Revocation notifications · v0.2.1
Two delivery shapes. Either subscribe an HTTP webhook and the verifier POSTs you the event seconds after it observes the first revoked-key deny — or point your RSS/Atom reader at any issuer's CRL feed. Same data, your pick of push or pull. Debounced per (issuer, kid) for 24 hours so you don't get spammed.

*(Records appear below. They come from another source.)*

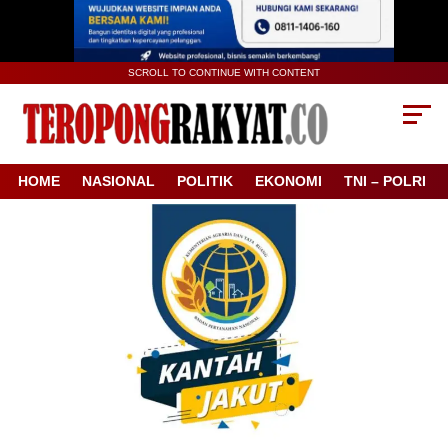
SCROLL TO CONTINUE WITH CONTENT
HOME
NASIONAL
POLITIK
EKONOMI
TNI – POLRI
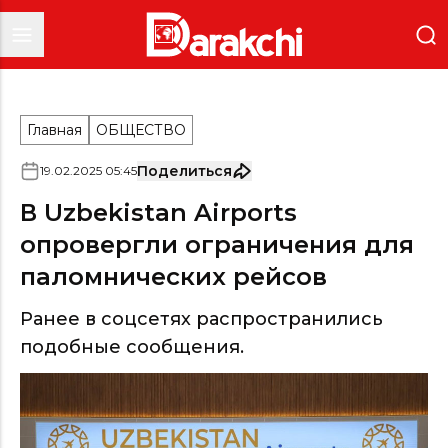
Главная
ОБЩЕСТВО
Поделиться
19
.
02
.
2025
05
:
45
В Uzbekistan Airports
опровергли ограничения для
паломнических рейсов
Ранее в соцсетях распространились
подобные сообщения.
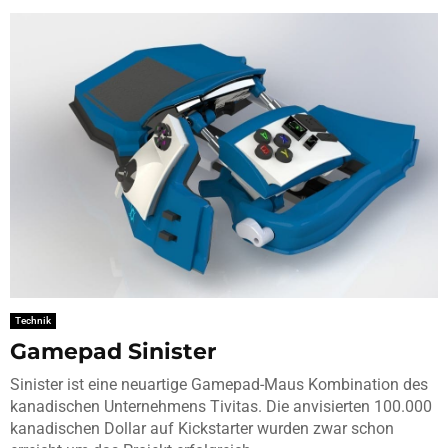
Technik
Gamepad Sinister
Sinister ist eine neuartige Gamepad-Maus Kombination des
kanadischen Unternehmens Tivitas. Die anvisierten 100.000
kanadischen Dollar auf Kickstarter wurden zwar schon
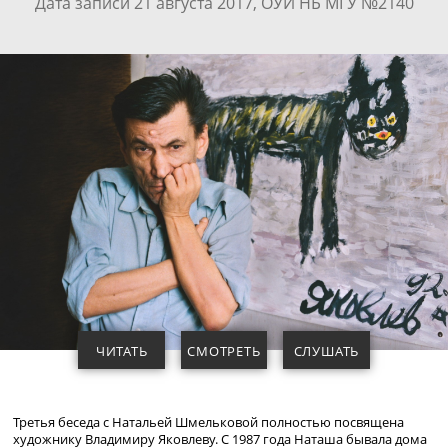
Дата записи 21 августа 2017, ОУИ НБ МГУ №2140
ЧИТАТЬ
СМОТРЕТЬ
СЛУШАТЬ
Третья беседа с Натальей Шмельковой полностью посвящена
художнику Владимиру Яковлеву. С 1987 года Наташа бывала дома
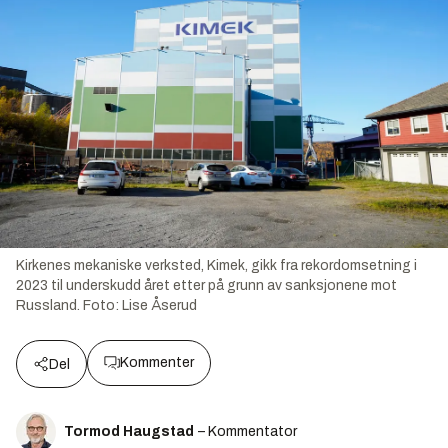
Kirkenes mekaniske verksted, Kimek, gikk fra rekordomsetning i
2023 til underskudd året etter på grunn av sanksjonene mot
Russland.
Foto:
Lise Åserud
Kommenter
Del
Tormod Haugstad
– Kommentator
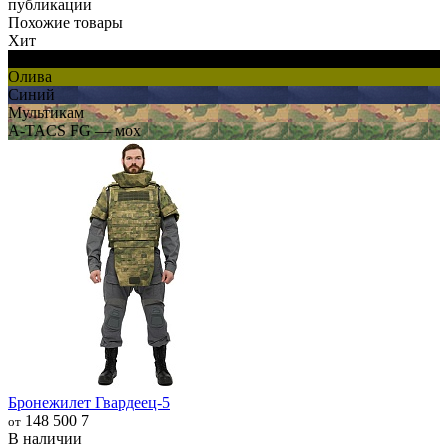
публикации
Похожие товары
Хит
Черный
Олива
Синий
Мультикам
A-TACS FG — мох
Бронежилет Гвардеец-5
148 500
7
от
В наличии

Drop your URL below — we'll POST a JSON event to it every time the verifier sees a previously-unseen revoked_key verdict.
You get a sub_token back; use it to unsubscribe or trigger a one-off test delivery.
https:// only. No localhost / private IPs (SSRF guard).
Sample event payload
{
"event": "revoked_key",
"issuer": "demo.agentpki.dev",
"kid": "demo-2026-q1-rotated",
"failure_detail": "kid=\"demo-2026-q1-rotated\" revoked at 1748390400 (planned_rotation)",
"observed_at": "2026-06-08T17:19:50Z",
"verifier_id": "agentpki-verifier-edge"
}
Headers: X-AgentPKI-Event, X-AgentPKI-Sub-Token, User-Agent: agentpki-verifier-webhook/0.1
Add the feed to Feedly, NetNewsWire, your IFTTT chain, or any RSS reader. Each issuer publishes its own CRL feed — subscribe to as many as you care about. Polls are free; no subscription state on our side.
demo.agentpki.dev
https://demo.agentpki.dev/.well-known/agentpki-crl.atom New issuer comes online? It'll appear in /issuer-directory with its own feed URL.
# Subscribe
curl -X POST https://verify.agentpki.dev/v1/notify/subscribe \
-H 'content-type: application/json' \
-d '{"webhook_url":"https://example.com/hook","events":["revoked_key"]}'
# Fire a test event to confirm your endpoint is wired
curl -X POST https://verify.agentpki.dev/v1/notify/test/<sub_token>
# Unsubscribe
curl -X DELETE https://verify.agentpki.dev/v1/notify/subscribe/<sub_token>
# How many subscribers? (no URLs exposed)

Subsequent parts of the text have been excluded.